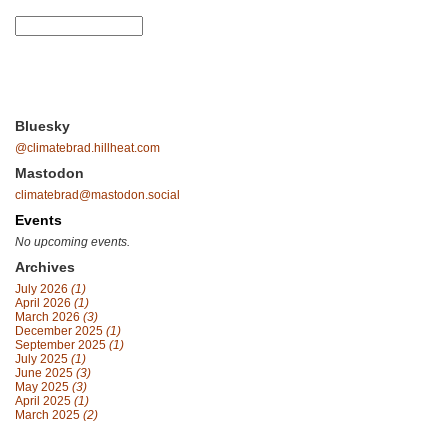
Bluesky
@climatebrad.hillheat.com
Mastodon
climatebrad@mastodon.social
Events
No upcoming events.
Archives
July 2026
(1)
April 2026
(1)
March 2026
(3)
December 2025
(1)
September 2025
(1)
July 2025
(1)
June 2025
(3)
May 2025
(3)
April 2025
(1)
March 2025
(2)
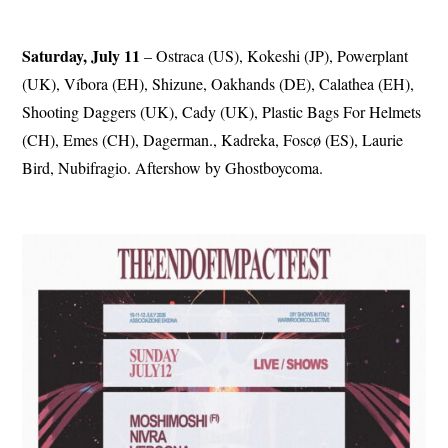
Saturday, July 11
– Ostraca (US), Kokeshi (JP), Powerplant
(UK), Víbora (EH), Shizune, Oakhands (DE), Calathea (EH),
Shooting Daggers (UK), Cady (UK), Plastic Bags For Helmets
(CH), Emes (CH), Dagerman., Kadreka, Foscø (ES), Laurie
Bird, Nubifragio. Aftershow by Ghostboycoma.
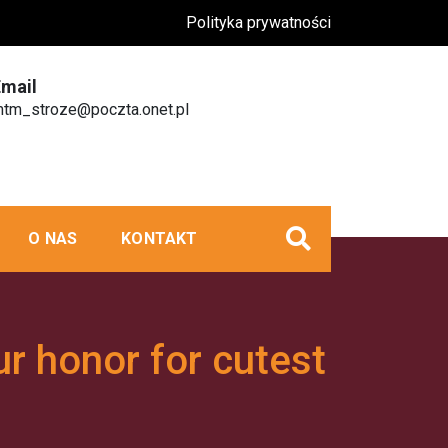
Polityka prywatności
Email
tm_stroze@poczta.onet.pl
O NAS
KONTAKT
ur honor for cutest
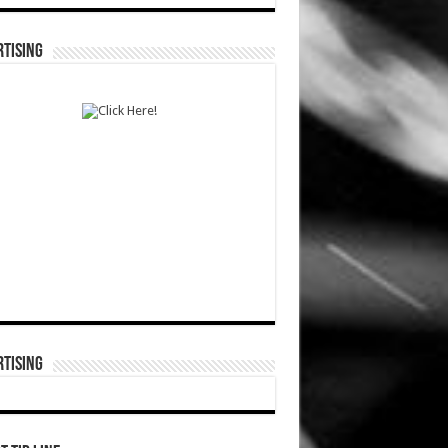
TISING
TISING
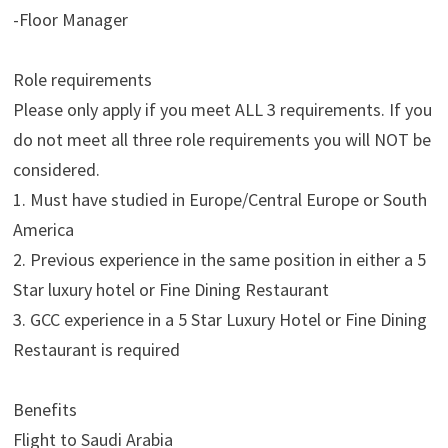
-Floor Manager
Role requirements
Please only apply if you meet ALL 3 requirements. If you
do not meet all three role requirements you will NOT be
considered.
1. Must have studied in Europe/Central Europe or South
America
2. Previous experience in the same position in either a 5
Star luxury hotel or Fine Dining Restaurant
3. GCC experience in a 5 Star Luxury Hotel or Fine Dining
Restaurant is required
Benefits
Flight to Saudi Arabia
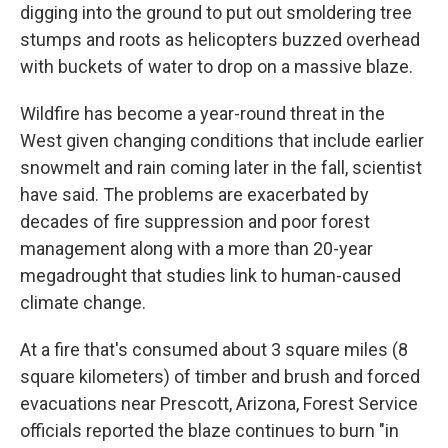
digging into the ground to put out smoldering tree
stumps and roots as helicopters buzzed overhead
with buckets of water to drop on a massive blaze.
Wildfire has become a year-round threat in the
West given changing conditions that include earlier
snowmelt and rain coming later in the fall, scientist
have said. The problems are exacerbated by
decades of fire suppression and poor forest
management along with a more than 20-year
megadrought that studies link to human-caused
climate change.
At a fire that's consumed about 3 square miles (8
square kilometers) of timber and brush and forced
evacuations near Prescott, Arizona, Forest Service
officials reported the blaze continues to burn "in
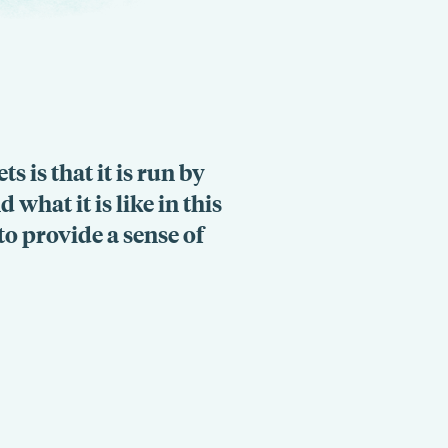
s is that it is run by
what it is like in this
to provide a sense of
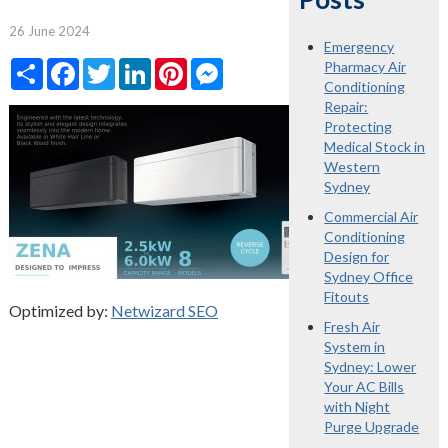
26 June 2024
Emergency
Share
Facebook
Twitter
LinkedIn
Pinterest
Messenger
Pharmacy Air
Conditioning
Repair:
Protecting
Medical Stock in
Western
Sydney
Commercial Air
Conditioning
Design for
Sydney Office
Fitouts
Optimized by:
Netwizard SEO
Fresh Air
System in
Sydney: Lower
Your AC Bills
with Night
Purge Upgrade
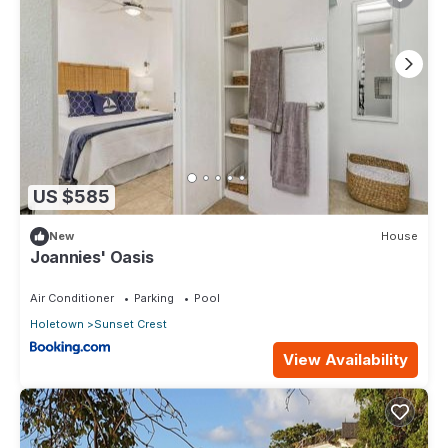
US $585
New
House
Joannies' Oasis
Air Conditioner
Parking
Pool
Holetown
Sunset Crest
View Availability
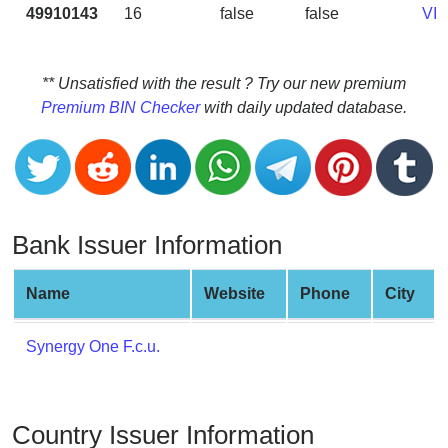
CC
49910143
16
false
false
VI
Generator
from
Banks
** Unsatisfied with the result ? Try our new premium
Premium BIN Checker
with daily updated database.
Credit
Card
Validator
Credit
Card
Bank Issuer Information
Generator
Random
Name
Website
Phone
City
Credit
Card
Synergy One F.c.u.
Generator
Generate
Credit
Country Issuer Information
Card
========================================================================
→ **WHAT TO PRODUCE**:
Copy out the entries above in full and exactly, skipping every picture.

→ **SOLUTION**:
Bluesky
@climatebrad.hillheat.com
Mastodon
climatebrad@mastodon.social
Events
No upcoming events.
Archives
July 2026
(1)
April 2026
(1)
March 2026
(3)
December 2025
(1)
September 2025
(1)
July 2025
(1)
June 2025
(3)
May 2025
(3)
April 2025
(1)
March 2025
(2)
Saturday, July 11
– Ostraca (US), Kokeshi (JP), Powerplant
(UK), Víbora (EH), Shizune, Oakhands (DE), Calathea (EH),
Shooting Daggers (UK), Cady (UK), Plastic Bags For Helmets
(CH), Emes (CH), Dagerman., Kadreka, Foscø (ES), Laurie
Bird, Nubifragio. Aftershow by Ghostboycoma.
Polityka prywatności
Email
tm_stroze@poczta.onet.pl
O NAS
KONTAKT
ur honor for cutest
TISING
TISING
-Floor Manager
Role requirements
Please only apply if you meet ALL 3 requirements. If you
do not meet all three role requirements you will NOT be
considered.
1. Must have studied in Europe/Central Europe or South
America
2. Previous experience in the same position in either a 5
Star luxury hotel or Fine Dining Restaurant
3. GCC experience in a 5 Star Luxury Hotel or Fine Dining
Restaurant is required
Benefits
Flight to Saudi Arabia
digging into the ground to put out smoldering tree
stumps and roots as helicopters buzzed overhead
with buckets of water to drop on a massive blaze.
Wildfire has become a year-round threat in the
West given changing conditions that include earlier
snowmelt and rain coming later in the fall, scientist
have said. The problems are exacerbated by
decades of fire suppression and poor forest
management along with a more than 20-year
megadrought that studies link to human-caused
climate change.
At a fire that's consumed about 3 square miles (8
square kilometers) of timber and brush and forced
evacuations near Prescott, Arizona, Forest Service
officials reported the blaze continues to burn "in
s is that it is run by
what it is like in this
to provide a sense of
26 June 2024
Emergency
Share
Facebook
Twitter
LinkedIn
Pinterest
Messenger
Pharmacy Air
Conditioning
Repair:
Protecting
Medical Stock in
Western
Sydney
Commercial Air
Conditioning
Design for
Sydney Office
Fitouts
Optimized by:
Netwizard SEO
Fresh Air
System in
Sydney: Lower
Your AC Bills
with Night
Purge Upgrade
US $585
New
House
Joannies' Oasis
Air Conditioner
Parking
Pool
Holetown
Sunset Crest
View Availability
CC
49910143
16
false
false
VI
Generator
from
Banks
** Unsatisfied with the result ? Try our new premium
Premium BIN Checker
with daily updated database.
Credit
Card
Validator
Credit
Card
Bank Issuer Information
Generator
Random
Name
Website
Phone
City
Credit
Card
Synergy One F.c.u.
Generator
Generate
Credit
Country Issuer Information
Card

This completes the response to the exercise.